Alagiri Hits Out at Stalin, Blames him for DMK's defeat in RK Nagar bypoll
While Alagiri refused to speak about longstanding rivalry between him and his brother Stalin, the current chief of the DMK, he referred to a tweet by his son Dhaya Alagiri which indirectly hints at it. Betrayal never wins, Dhaya had tweeted.
File image of MK Alagiri (Second from L). (Twitter)
Chennai: Three days after the DMK lost its deposit in the RK Nagar bypoll, M Karunanidhi's son MK Alagiri blamed MK Stalin for the defeat.
Speaking to a regional channel, Alagiri said: "Whenever a party loses in an election, it says democracy has lost. DMK leaders blame that cash has influenced voters of RK Nagar. This is an insult for the DMK cadre who played an important role in building the party.”
“As long as MK Stalin is the working president of the DMK, the party will not win a single election," he added.
Alagiri also said that the party should have put in field work during the elections. He recalled how Karunanidhi used to work hard and interact with people and not stand on a van or on a stage and ask for votes.
While he refused to speak about longstanding rivalry between him and his brother Stalin, the current chief of the DMK, he referred to a tweet by his son Dhaya Alagiri which indirectly hints at it. Betrayal never wins, Dhaya had tweeted.
K Anbalagan, general secretary of the DMK, lashed out at Alagiri for his remarks. "Alagiri has no right and no place to comment on Stalin as he is not a part of the DMK. He was the one who was about to attack our 'Thalalpathy'. He is making these statements out of jealousy,” he said.
“Every vote we got from RK Nagar is genuine and we did not bribe anyone to get votes. It is also common to lose deposit during elections. If he (Alagiri) is going to talk politics with that, nobody can do politics," Anbalagan added.
RK Radhakrishnan, Associate Editor, Frontline said: " Alagiri should have waited till the conclusion of the December 29 review meeting before making his half-baked ideas public. If the issues were not raised, it makes sense to take it to a public forum.”
“Alagiri's comments at this juncture, when the DMK struggles to make sense of its debilitating defeat in RK Nagar, can only harm the party.
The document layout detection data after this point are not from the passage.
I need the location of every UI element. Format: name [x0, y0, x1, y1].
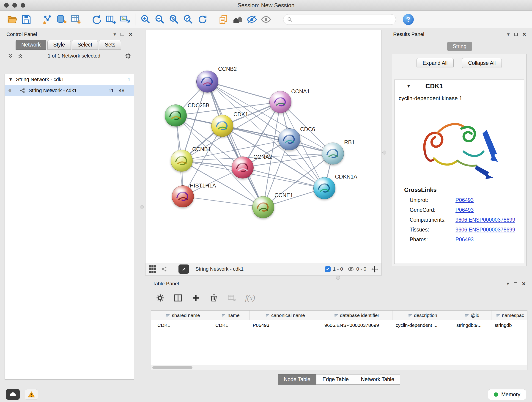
clone-network-button[interactable]: [216, 13, 230, 26]
tab-select[interactable]: Select: [72, 40, 98, 50]
section-caret-icon[interactable]: ▼: [406, 84, 411, 89]
import-network-from-file-button[interactable]: [40, 13, 54, 26]
function-builder-button[interactable]: f(x): [245, 294, 255, 302]
panel-menu-icon[interactable]: ▾: [507, 32, 510, 37]
add-column-icon[interactable]: [191, 294, 200, 302]
warnings-button[interactable]: [25, 389, 38, 400]
column-header-name[interactable]: name: [212, 311, 249, 320]
column-header-sharedname[interactable]: shared name: [154, 311, 212, 320]
table-cell[interactable]: 9606.ENSP00000378699: [321, 322, 393, 328]
table-cell[interactable]: stringdb: [491, 322, 529, 328]
table-settings-gear-icon[interactable]: [156, 294, 165, 302]
gene-section-header[interactable]: ▼ CDK1: [394, 80, 524, 92]
welcome-screen-button[interactable]: [230, 13, 245, 26]
network-node-CDK1[interactable]: [211, 115, 233, 137]
network-node-CDC6[interactable]: [278, 128, 300, 150]
splitter-handle[interactable]: [336, 276, 340, 280]
show-all-button[interactable]: [259, 13, 273, 26]
collapse-all-icon[interactable]: [7, 53, 13, 59]
table-cell[interactable]: cyclin-dependent ...: [393, 322, 453, 328]
tab-node-table[interactable]: Node Table: [278, 374, 317, 385]
network-node-CDC25B[interactable]: [165, 104, 187, 127]
save-session-button[interactable]: [19, 13, 33, 26]
show-columns-icon[interactable]: [174, 294, 182, 302]
panel-float-icon[interactable]: [514, 33, 518, 36]
network-edge-HIST1H1A-CCNE1[interactable]: [183, 196, 263, 207]
center-view-icon[interactable]: [371, 265, 378, 273]
horizontal-scrollbar[interactable]: [151, 365, 527, 370]
network-node-CCNE1[interactable]: [252, 196, 274, 218]
column-header-id[interactable]: @id: [453, 311, 491, 320]
panel-float-icon[interactable]: [120, 33, 124, 36]
open-session-button[interactable]: [5, 13, 19, 26]
tab-style[interactable]: Style: [47, 40, 70, 50]
network-row-selected[interactable]: String Network - cdk1 11 48: [5, 85, 134, 96]
column-header-namespac[interactable]: namespac: [491, 311, 529, 320]
table-cell[interactable]: CDK1: [212, 322, 249, 328]
window-zoom-button[interactable]: [21, 3, 25, 7]
network-view[interactable]: CCNB2CCNA1CDC25BCDK1CDC6RB1CCNB1CCNA2CDK…: [145, 30, 382, 275]
network-node-RB1[interactable]: [322, 143, 344, 165]
network-node-CCNB1[interactable]: [171, 150, 193, 172]
crosslink-link[interactable]: P06493: [456, 207, 474, 213]
panel-close-icon[interactable]: ×: [129, 32, 133, 38]
table-cell[interactable]: CDK1: [154, 322, 212, 328]
column-header-description[interactable]: description: [393, 311, 453, 320]
refresh-view-button[interactable]: [196, 13, 210, 26]
network-canvas[interactable]: CCNB2CCNA1CDC25BCDK1CDC6RB1CCNB1CCNA2CDK…: [146, 30, 381, 263]
window-minimize-button[interactable]: [12, 3, 17, 7]
panel-close-icon[interactable]: ×: [522, 281, 526, 287]
splitter-handle[interactable]: [140, 205, 144, 209]
zoom-selected-button[interactable]: [181, 13, 196, 26]
table-cell[interactable]: stringdb:9...: [453, 322, 491, 328]
tab-sets[interactable]: Sets: [99, 40, 121, 50]
hide-selected-button[interactable]: [245, 13, 259, 26]
scrollbar-thumb[interactable]: [152, 366, 192, 369]
rotate-network-button[interactable]: [89, 13, 104, 26]
collection-caret-icon[interactable]: ▼: [8, 77, 13, 82]
tab-network-table[interactable]: Network Table: [355, 374, 400, 385]
crosslink-link[interactable]: P06493: [456, 197, 474, 203]
crosslink-link[interactable]: P06493: [456, 236, 474, 243]
delete-column-icon[interactable]: [209, 294, 218, 302]
export-table-button[interactable]: [104, 13, 118, 26]
tab-network[interactable]: Network: [16, 40, 46, 50]
network-node-CCNB2[interactable]: [196, 70, 218, 93]
splitter-handle[interactable]: [382, 151, 386, 154]
network-node-CDKN1A[interactable]: [313, 177, 336, 199]
search-input[interactable]: [295, 17, 392, 22]
table-row[interactable]: CDK1CDK1P064939606.ENSP00000378699cyclin…: [151, 320, 527, 330]
hidden-eye-icon[interactable]: [348, 266, 354, 272]
crosslink-link[interactable]: 9606.ENSP00000378699: [456, 227, 515, 233]
table-cell[interactable]: P06493: [249, 322, 321, 328]
network-node-CCNA1[interactable]: [269, 91, 291, 113]
memory-button[interactable]: Memory: [488, 389, 526, 400]
zoom-fit-button[interactable]: [167, 13, 181, 26]
window-close-button[interactable]: [4, 3, 9, 7]
network-type-icon[interactable]: [161, 266, 167, 272]
gear-icon[interactable]: [125, 52, 132, 59]
zoom-in-button[interactable]: [139, 13, 153, 26]
column-header-canonicalname[interactable]: canonical name: [249, 311, 321, 320]
panel-menu-icon[interactable]: ▾: [114, 32, 116, 37]
open-in-window-button[interactable]: [178, 264, 189, 274]
panel-close-icon[interactable]: ×: [522, 32, 526, 38]
tab-edge-table[interactable]: Edge Table: [316, 374, 355, 385]
panel-menu-icon[interactable]: ▾: [507, 281, 509, 286]
panel-float-icon[interactable]: [514, 282, 517, 285]
grid-view-button[interactable]: [149, 265, 156, 273]
collapse-all-button[interactable]: Collapse All: [462, 58, 502, 68]
expand-all-button[interactable]: Expand All: [417, 58, 454, 68]
cloud-button[interactable]: [6, 389, 20, 400]
import-table-button[interactable]: [69, 13, 83, 26]
selected-checkbox-icon[interactable]: [325, 266, 331, 272]
network-collection-row[interactable]: ▼ String Network - cdk1 1: [5, 74, 134, 85]
tab-string[interactable]: String: [447, 42, 472, 51]
crosslink-link[interactable]: 9606.ENSP00000378699: [456, 217, 515, 223]
import-network-from-database-button[interactable]: [54, 13, 69, 26]
help-button[interactable]: ?: [403, 14, 414, 25]
zoom-out-button[interactable]: [153, 13, 167, 26]
network-node-CCNA2[interactable]: [232, 157, 254, 179]
export-image-button[interactable]: [118, 13, 132, 26]
expand-all-icon[interactable]: [17, 53, 23, 59]
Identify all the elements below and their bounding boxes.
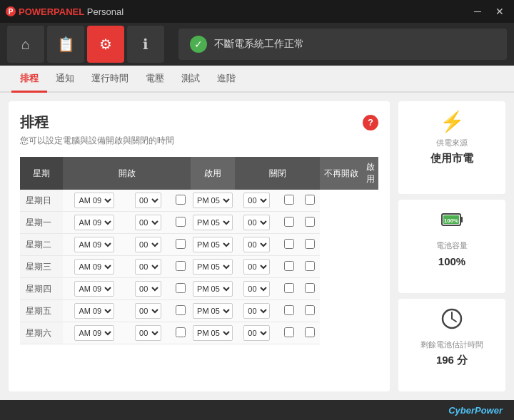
- minimize-button[interactable]: ─: [470, 4, 485, 19]
- off-hour-cell: AM 12AM 01AM 02AM 03AM 04AM 05AM 06AM 07…: [191, 278, 235, 300]
- on-min-select[interactable]: 0001020304050607080910111213141516171819…: [135, 237, 161, 252]
- tab-notify[interactable]: 通知: [47, 66, 83, 93]
- tab-runtime[interactable]: 運行時間: [83, 66, 137, 93]
- on-min-select[interactable]: 0001020304050607080910111213141516171819…: [135, 281, 161, 297]
- off-enabled-checkbox[interactable]: [305, 195, 315, 205]
- on-hour-select[interactable]: AM 12AM 01AM 02AM 03AM 04AM 05AM 06AM 07…: [74, 193, 114, 208]
- on-enabled-cell: [170, 256, 191, 278]
- skip-on-checkbox[interactable]: [284, 217, 294, 227]
- nav-settings-button[interactable]: ⚙: [87, 26, 124, 63]
- power-source-value: 使用市電: [430, 152, 473, 165]
- skip-on-checkbox[interactable]: [284, 239, 294, 249]
- tab-schedule[interactable]: 排程: [11, 66, 47, 93]
- on-min-select[interactable]: 0001020304050607080910111213141516171819…: [135, 259, 161, 275]
- on-min-select[interactable]: 0001020304050607080910111213141516171819…: [135, 193, 161, 208]
- nav-info-button[interactable]: ℹ: [127, 26, 164, 63]
- on-min-select[interactable]: 0001020304050607080910111213141516171819…: [135, 325, 161, 341]
- day-cell: 星期六: [20, 322, 63, 344]
- off-enabled-checkbox[interactable]: [305, 327, 315, 337]
- off-min-select[interactable]: 0001020304050607080910111213141516171819…: [243, 259, 270, 275]
- on-hour-select[interactable]: AM 12AM 01AM 02AM 03AM 04AM 05AM 06AM 07…: [74, 259, 114, 275]
- on-enabled-checkbox[interactable]: [176, 195, 186, 205]
- tab-advanced[interactable]: 進階: [208, 66, 244, 93]
- on-enabled-checkbox[interactable]: [176, 283, 186, 293]
- off-enabled-checkbox[interactable]: [305, 217, 315, 227]
- tab-power[interactable]: 電壓: [137, 66, 173, 93]
- on-min-cell: 0001020304050607080910111213141516171819…: [126, 190, 171, 212]
- off-min-select[interactable]: 0001020304050607080910111213141516171819…: [243, 237, 270, 252]
- doc-icon: 📋: [57, 36, 75, 53]
- window-controls: ─ ✕: [470, 4, 508, 19]
- close-button[interactable]: ✕: [491, 4, 508, 19]
- app-name: POWERPANEL Personal: [19, 6, 124, 17]
- off-min-select[interactable]: 0001020304050607080910111213141516171819…: [243, 303, 270, 319]
- footer-brand: CyberPower: [448, 405, 503, 416]
- day-cell: 星期一: [20, 212, 63, 234]
- skip-on-checkbox[interactable]: [284, 305, 294, 315]
- skip-on-cell: [279, 212, 300, 234]
- nav-doc-button[interactable]: 📋: [47, 26, 84, 63]
- off-hour-select[interactable]: AM 12AM 01AM 02AM 03AM 04AM 05AM 06AM 07…: [193, 237, 233, 252]
- tab-test[interactable]: 測試: [173, 66, 208, 93]
- off-min-cell: 0001020304050607080910111213141516171819…: [235, 212, 279, 234]
- on-hour-select[interactable]: AM 12AM 01AM 02AM 03AM 04AM 05AM 06AM 07…: [74, 325, 114, 341]
- off-hour-select[interactable]: AM 12AM 01AM 02AM 03AM 04AM 05AM 06AM 07…: [193, 215, 233, 230]
- on-hour-cell: AM 12AM 01AM 02AM 03AM 04AM 05AM 06AM 07…: [63, 256, 126, 278]
- gear-icon: ⚙: [99, 36, 112, 53]
- on-enabled-checkbox[interactable]: [176, 327, 186, 337]
- skip-on-checkbox[interactable]: [284, 195, 294, 205]
- day-cell: 星期三: [20, 256, 63, 278]
- on-enabled-checkbox[interactable]: [176, 261, 186, 271]
- off-enabled-checkbox[interactable]: [305, 261, 315, 271]
- off-min-select[interactable]: 0001020304050607080910111213141516171819…: [243, 193, 270, 208]
- off-hour-select[interactable]: AM 12AM 01AM 02AM 03AM 04AM 05AM 06AM 07…: [193, 303, 233, 319]
- on-min-cell: 0001020304050607080910111213141516171819…: [126, 234, 171, 256]
- day-cell: 星期日: [20, 190, 63, 212]
- off-enabled-cell: [299, 190, 320, 212]
- on-enabled-checkbox[interactable]: [176, 305, 186, 315]
- left-panel: 排程 ? 您可以設定電腦與設備開啟與關閉的時間 星期 開啟 啟用 關閉 不再開啟…: [9, 101, 390, 391]
- power-source-label: 供電來源: [436, 138, 468, 148]
- power-source-icon: ⚡: [440, 110, 465, 133]
- skip-on-cell: [279, 190, 300, 212]
- status-icon: ✓: [190, 36, 207, 53]
- skip-on-cell: [279, 322, 300, 344]
- off-enabled-cell: [299, 256, 320, 278]
- off-hour-select[interactable]: AM 12AM 01AM 02AM 03AM 04AM 05AM 06AM 07…: [193, 193, 233, 208]
- off-min-select[interactable]: 0001020304050607080910111213141516171819…: [243, 215, 270, 230]
- footer: CyberPower: [0, 400, 514, 420]
- on-hour-select[interactable]: AM 12AM 01AM 02AM 03AM 04AM 05AM 06AM 07…: [74, 281, 114, 297]
- battery-label: 電池容量: [436, 240, 468, 250]
- on-enabled-checkbox[interactable]: [176, 217, 186, 227]
- off-hour-select[interactable]: AM 12AM 01AM 02AM 03AM 04AM 05AM 06AM 07…: [193, 259, 233, 275]
- on-hour-select[interactable]: AM 12AM 01AM 02AM 03AM 04AM 05AM 06AM 07…: [74, 303, 114, 319]
- skip-on-checkbox[interactable]: [284, 283, 294, 293]
- on-hour-cell: AM 12AM 01AM 02AM 03AM 04AM 05AM 06AM 07…: [63, 212, 126, 234]
- tab-bar: 排程 通知 運行時間 電壓 測試 進階: [0, 66, 514, 93]
- on-hour-select[interactable]: AM 12AM 01AM 02AM 03AM 04AM 05AM 06AM 07…: [74, 237, 114, 252]
- nav-home-button[interactable]: ⌂: [7, 26, 44, 63]
- off-hour-select[interactable]: AM 12AM 01AM 02AM 03AM 04AM 05AM 06AM 07…: [193, 281, 233, 297]
- help-icon[interactable]: ?: [363, 115, 378, 130]
- off-enabled-checkbox[interactable]: [305, 239, 315, 249]
- day-cell: 星期五: [20, 300, 63, 322]
- on-enabled-checkbox[interactable]: [176, 239, 186, 249]
- off-min-select[interactable]: 0001020304050607080910111213141516171819…: [243, 281, 270, 297]
- on-min-cell: 0001020304050607080910111213141516171819…: [126, 322, 171, 344]
- off-enabled-cell: [299, 322, 320, 344]
- off-enabled-checkbox[interactable]: [305, 283, 315, 293]
- svg-rect-3: [460, 217, 463, 222]
- on-enabled-cell: [170, 322, 191, 344]
- skip-on-checkbox[interactable]: [284, 261, 294, 271]
- day-cell: 星期四: [20, 278, 63, 300]
- on-min-cell: 0001020304050607080910111213141516171819…: [126, 278, 171, 300]
- on-hour-select[interactable]: AM 12AM 01AM 02AM 03AM 04AM 05AM 06AM 07…: [74, 215, 114, 230]
- off-min-select[interactable]: 0001020304050607080910111213141516171819…: [243, 325, 270, 341]
- on-enabled-cell: [170, 300, 191, 322]
- on-min-select[interactable]: 0001020304050607080910111213141516171819…: [135, 215, 161, 230]
- off-enabled-checkbox[interactable]: [305, 305, 315, 315]
- header-on-section: 開啟: [63, 157, 191, 190]
- skip-on-checkbox[interactable]: [284, 327, 294, 337]
- on-min-select[interactable]: 0001020304050607080910111213141516171819…: [135, 303, 161, 319]
- off-hour-select[interactable]: AM 12AM 01AM 02AM 03AM 04AM 05AM 06AM 07…: [193, 325, 233, 341]
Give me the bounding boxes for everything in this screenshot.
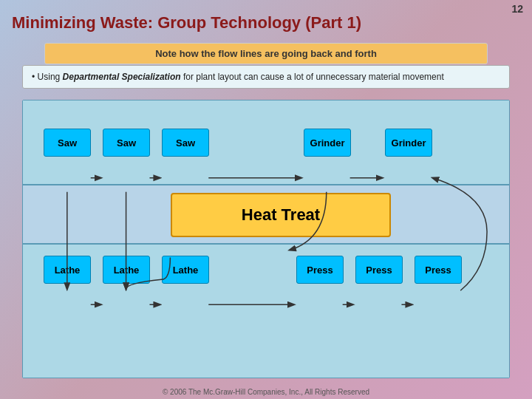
grinder-box-1: Grinder [304, 129, 351, 157]
lathe-box-2: Lathe [103, 256, 150, 284]
note-box: Note how the flow lines are going back a… [44, 43, 488, 64]
diagram-area: Saw Saw Saw Grinder Grinder Heat Treat L… [22, 100, 510, 378]
page-title: Minimizing Waste: Group Technology (Part… [12, 13, 361, 33]
press-box-3: Press [415, 256, 462, 284]
saw-box-3: Saw [162, 129, 209, 157]
lathe-box-3: Lathe [162, 256, 209, 284]
bullet-box: • Using Departmental Specialization for … [22, 65, 510, 89]
press-box-1: Press [296, 256, 344, 284]
grinder-box-2: Grinder [385, 129, 432, 157]
saw-box-1: Saw [44, 129, 91, 157]
page-number: 12 [511, 3, 523, 15]
saw-box-2: Saw [103, 129, 150, 157]
footer: © 2006 The Mc.Graw-Hill Companies, Inc.,… [0, 388, 532, 396]
row-top [23, 100, 509, 185]
lathe-box-1: Lathe [44, 256, 91, 284]
heat-treat-box: Heat Treat [171, 193, 391, 237]
press-box-2: Press [355, 256, 403, 284]
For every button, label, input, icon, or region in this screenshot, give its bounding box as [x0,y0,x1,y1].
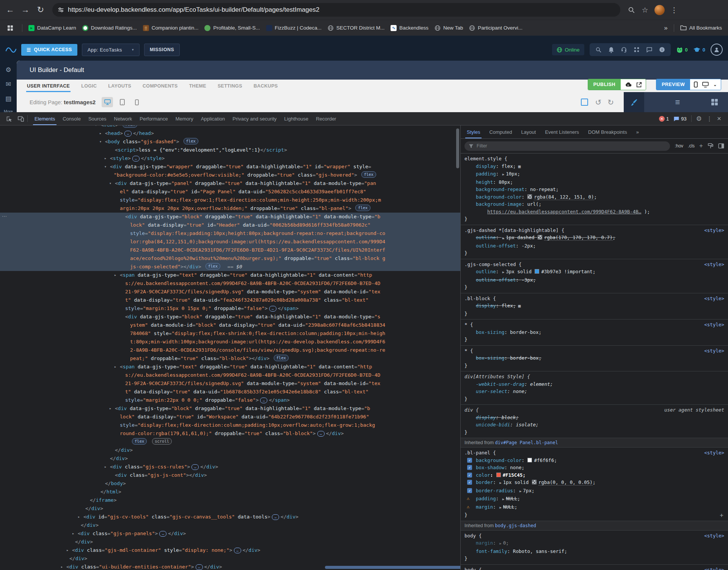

I believe that it is his deep seated animosity with Stalin that made him burst out publicly in this manner, and it has nothing much to do with the manner in which Stalin is running the party," he added.
The two brothers have been at loggerheads since Karunanidhi named Stalin as his successor. Since then, Alagiri has never missed a chance to make clear his opposition to his brother.